Picasso Painting Sells for Record-Setting $106.5 Million (May 5): A Picasso painting sells for a record-breaking $106.5 million at a Christie’s auction. The painting, “Nude, Green Leaves and Bust,” depicts Picasso’s mistress and was painted in just one day in 1932. It was being sold by the estate of philanthropist Frances Lasker Brody.
Prime Minister Brown Announces Imminent Resignation (May 10): British Prime Minister Gordon Brown announces he will resign as the head of his Labour Party by September. The country’s general election produced a hung Parliament—none of the competing parties won enough votes—last week, and Brown announces his commitment to negotiate a new government before he leaves office. (May 11): Brown formally resigns as prime minister after acknowledging that his Labour Party will be unable to form a majority in Parliament.
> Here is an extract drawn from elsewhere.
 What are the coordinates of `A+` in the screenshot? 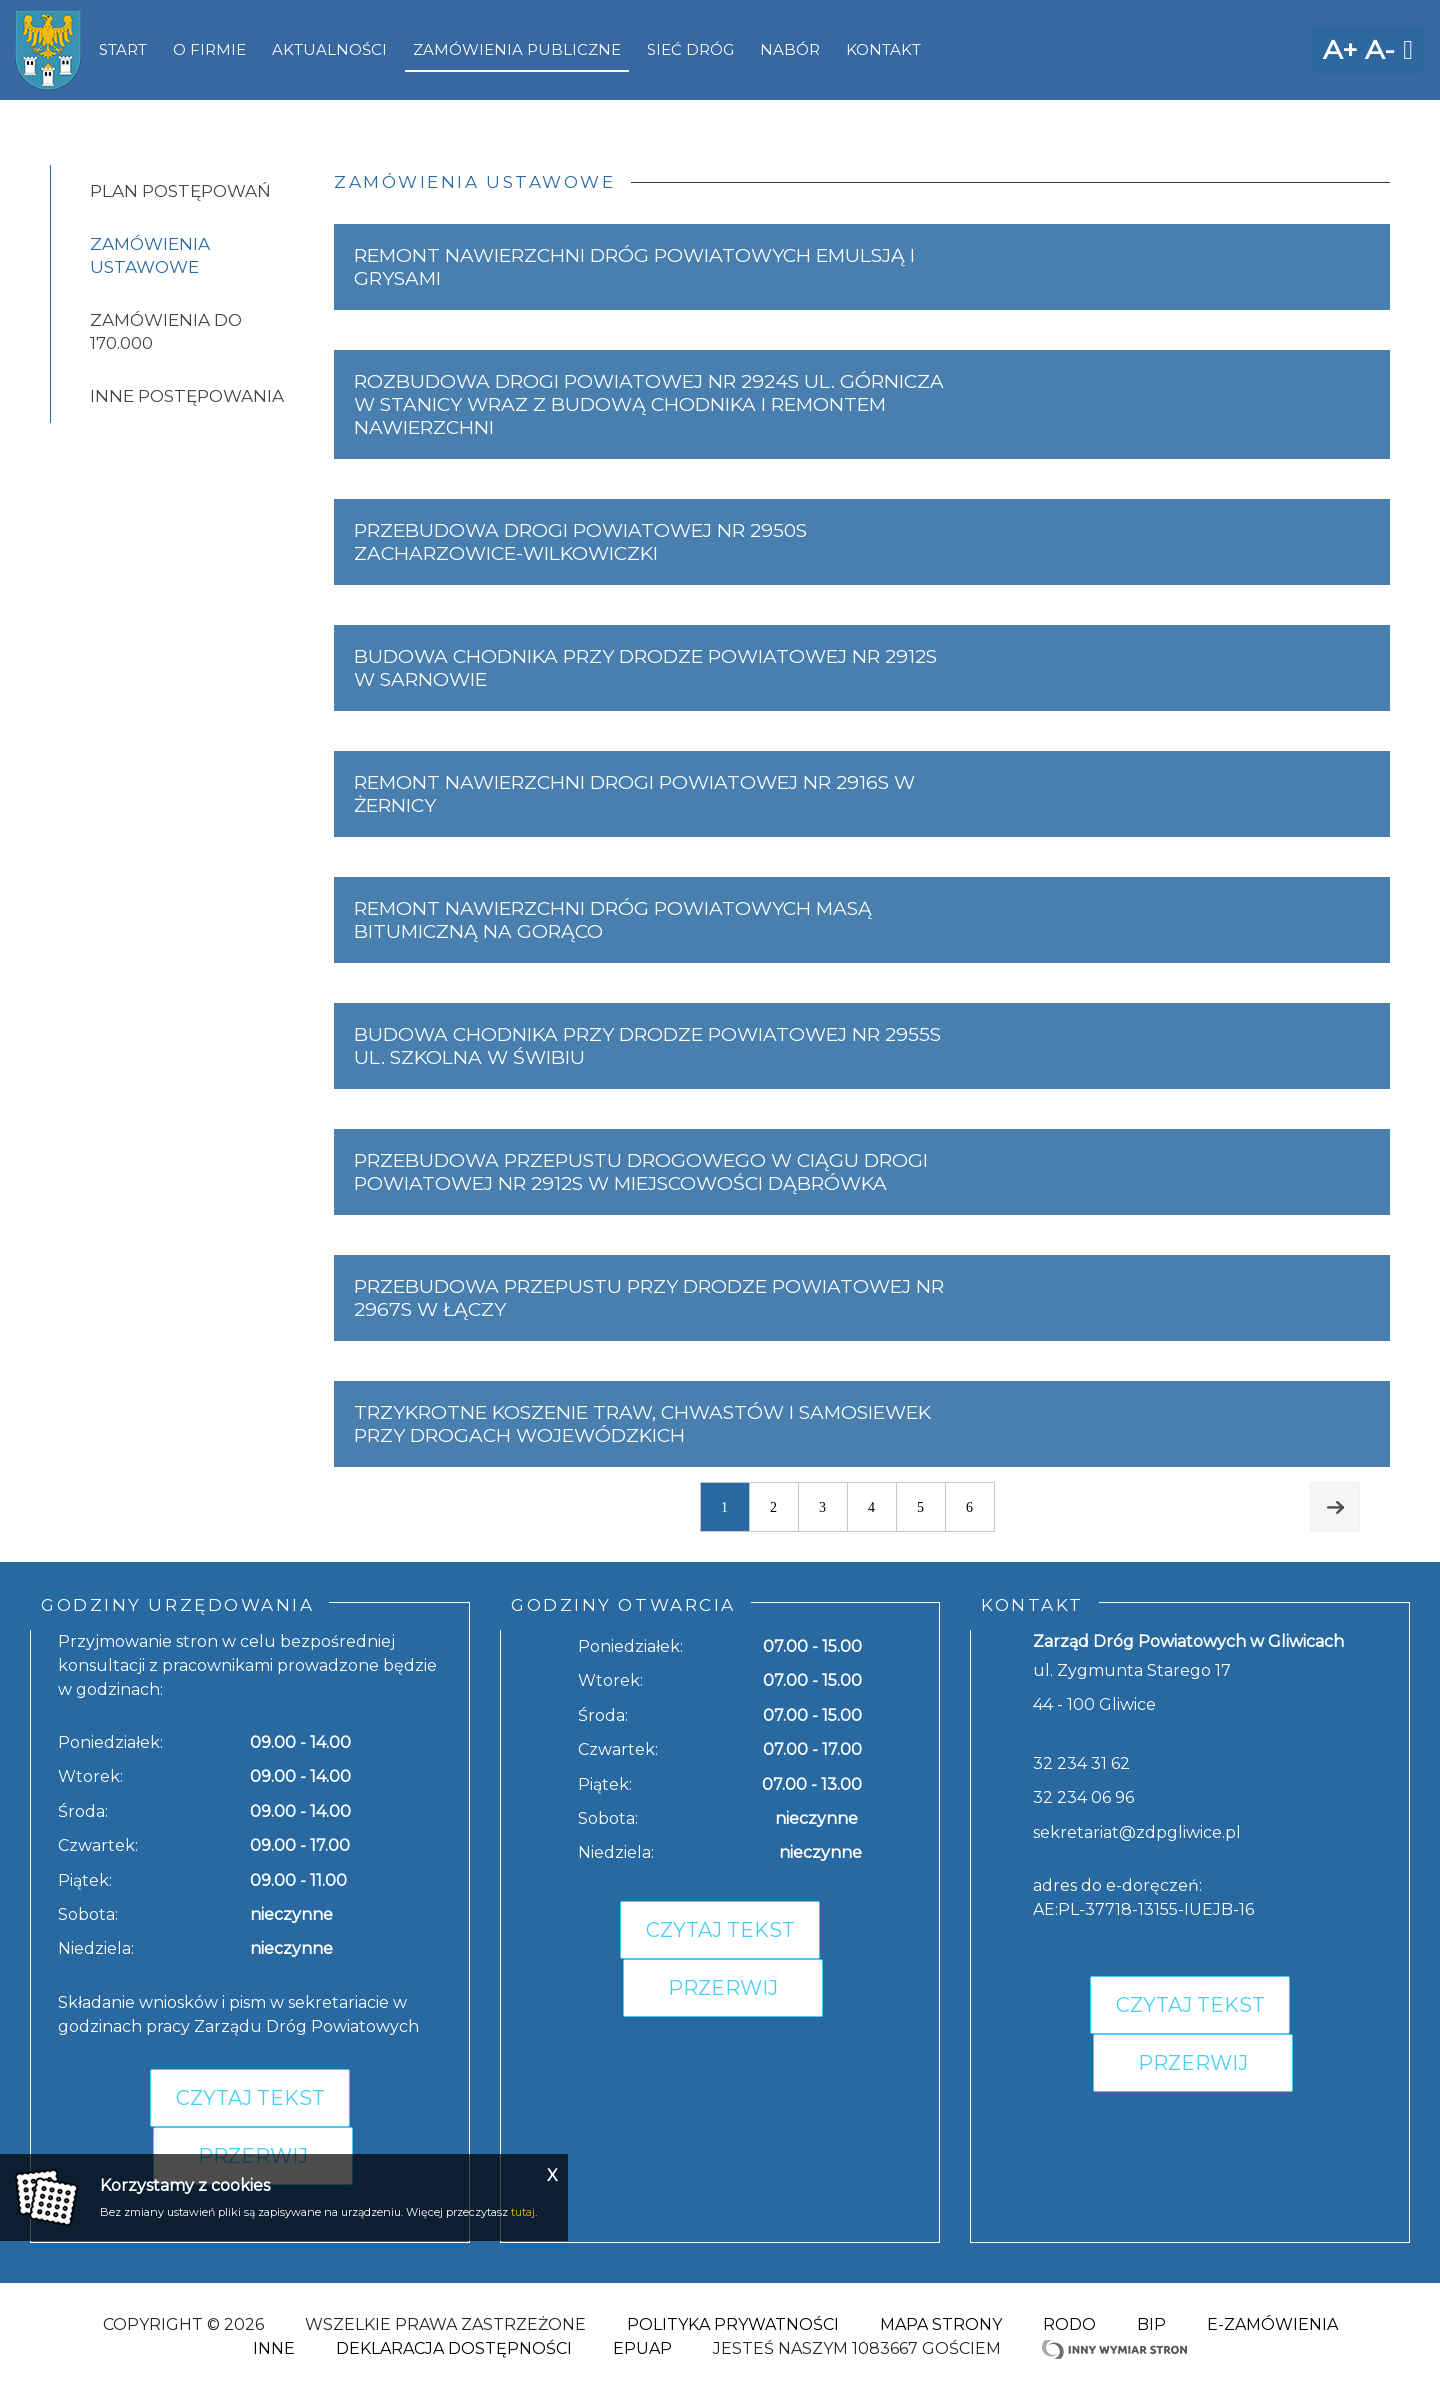 It's located at (1340, 49).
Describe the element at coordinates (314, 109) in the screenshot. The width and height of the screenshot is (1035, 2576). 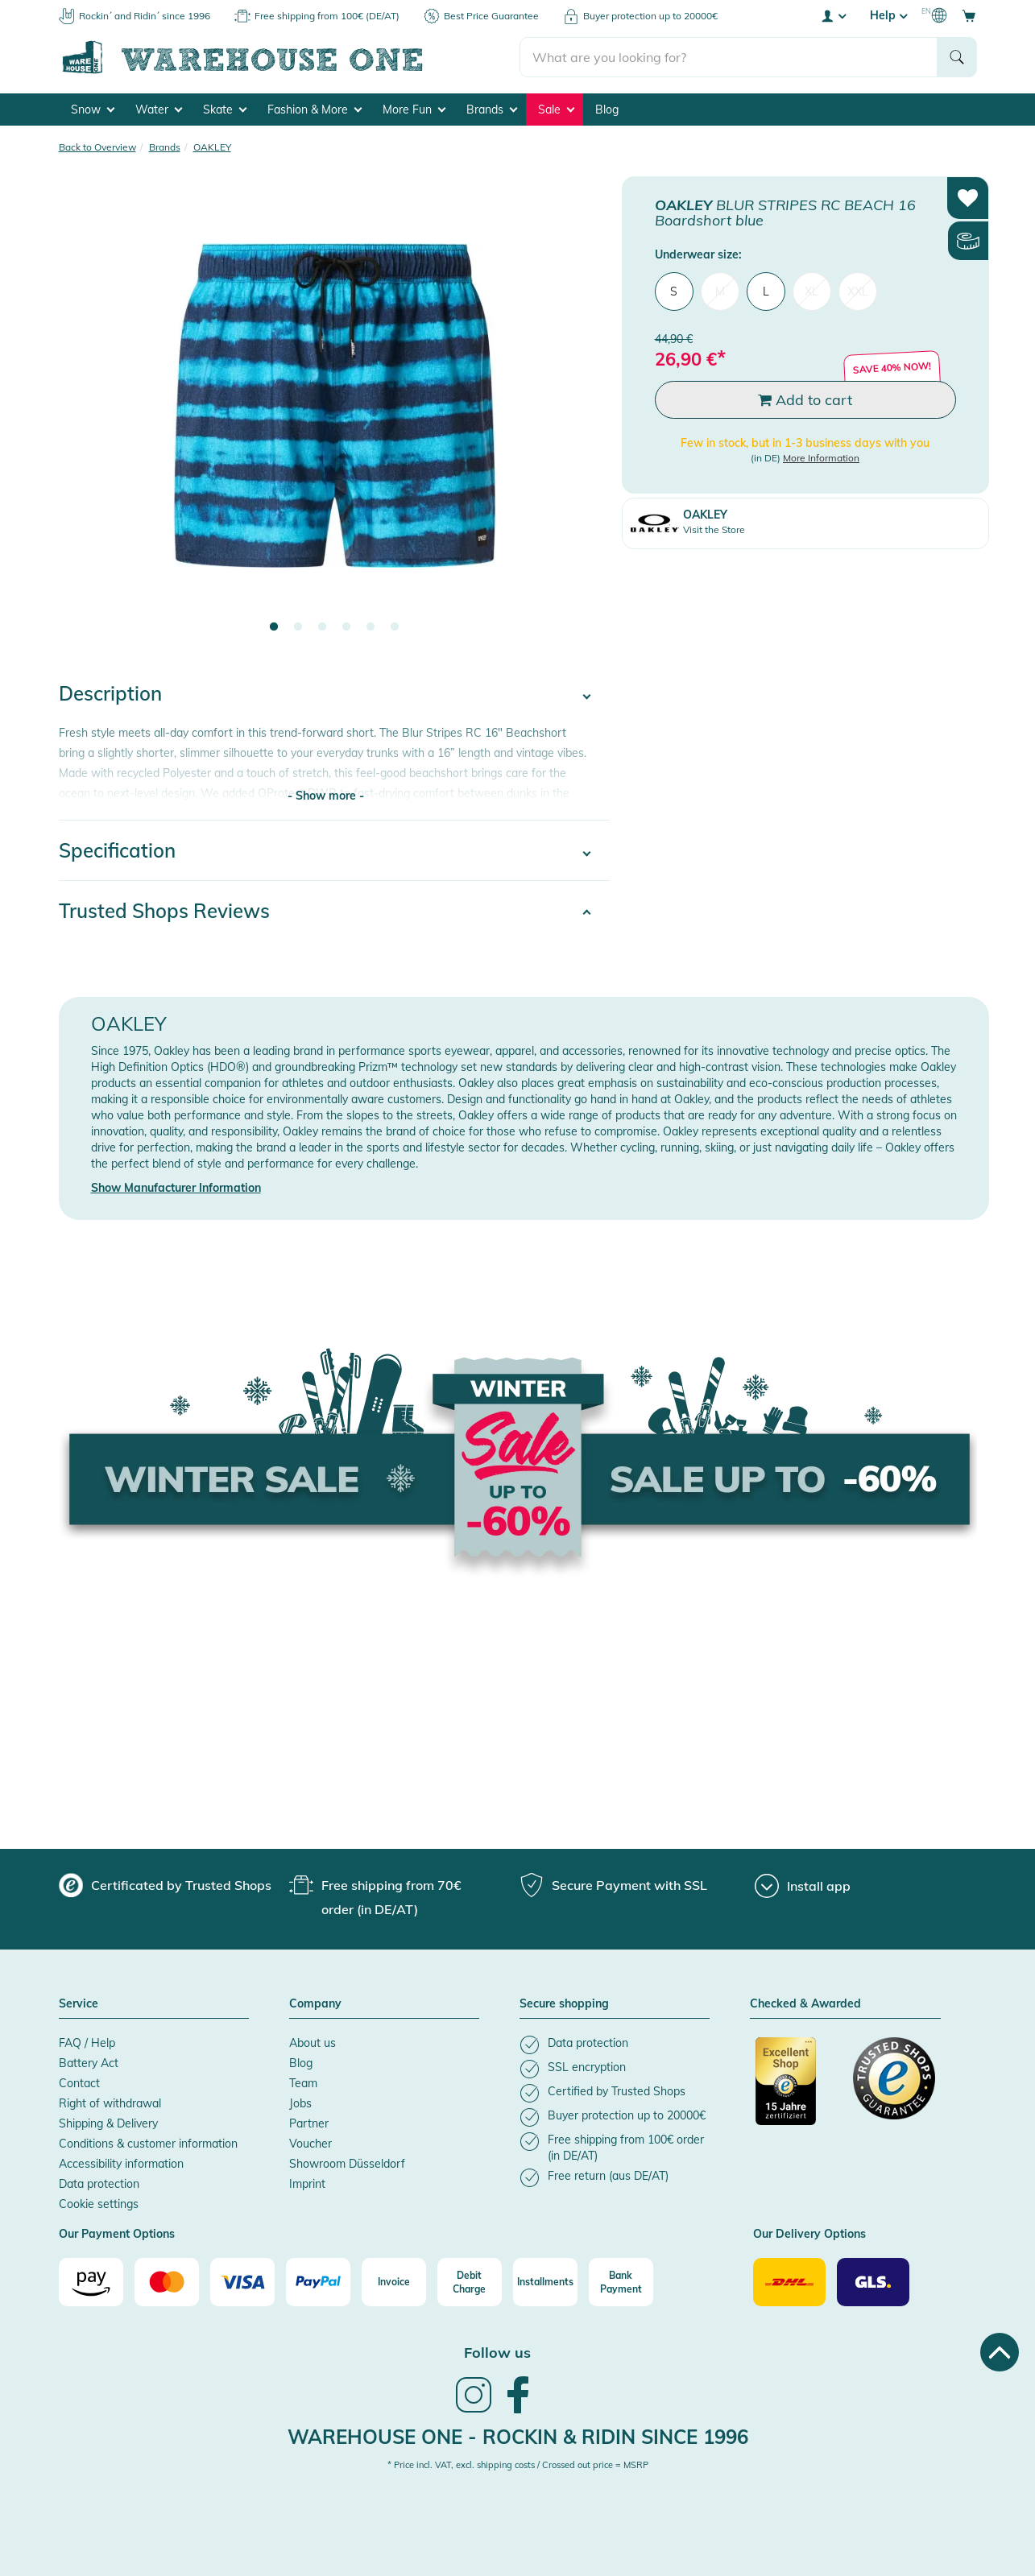 I see `Fashion & More` at that location.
He recommends Conservative Party leader David Cameron as his successor; consequently, Cameron creates a coalition government with the ideologically opposed Liberal Democrats and becomes the prime minister of the United Kingdom. The leader of the Liberal Democrats, Nick Clegg, will become deputy prime minister. This is the first coalition government in the U.K. since World War II.
U.S. Forms Agreement with Russia, China, and Others on Sanctions for Iran (May 19): The United States and major world powers Russia, China, and others agree to impose a fourth set of sanctions on Iran’s nuclear program, in an attempt to stop the country from enriching uranium. The agreement is revealed shortly after Iran announces its own deal with Turkey and Brazil to relinquish half of the country’s stockpile of nuclear fuel for a year. None of the three previous sets of sanctions had any effect on Iran’s program to enrich uranium nor its willingness to fully disclose actions to international inspectors.
Israeli Attack on Pro-Palestinian Aid Flotilla (May 31): Nine people are dead after an Israeli navy commando attacks a flotilla of cargo ships and passenger boats on their way to Gaza to provide aid and supplies for the area. Israel claims that the passengers on the flotilla, who were pro-Palestinians and mostly Turks, presented themselves as humanitarians but were clearly hostile.
Al Qaeda Leader in Afghanistan Killed in American Strike (May 31): The top financial chief and co-founder of Al Qaeda in Afghanistan, Mustafa Abu al-Yazid, is killed in an American drone attack in Pakistan. American intelligence officials say he was the third highest leader in the organization, behind Osama Bin Laden and his deputy, Ay man al-Zawahri.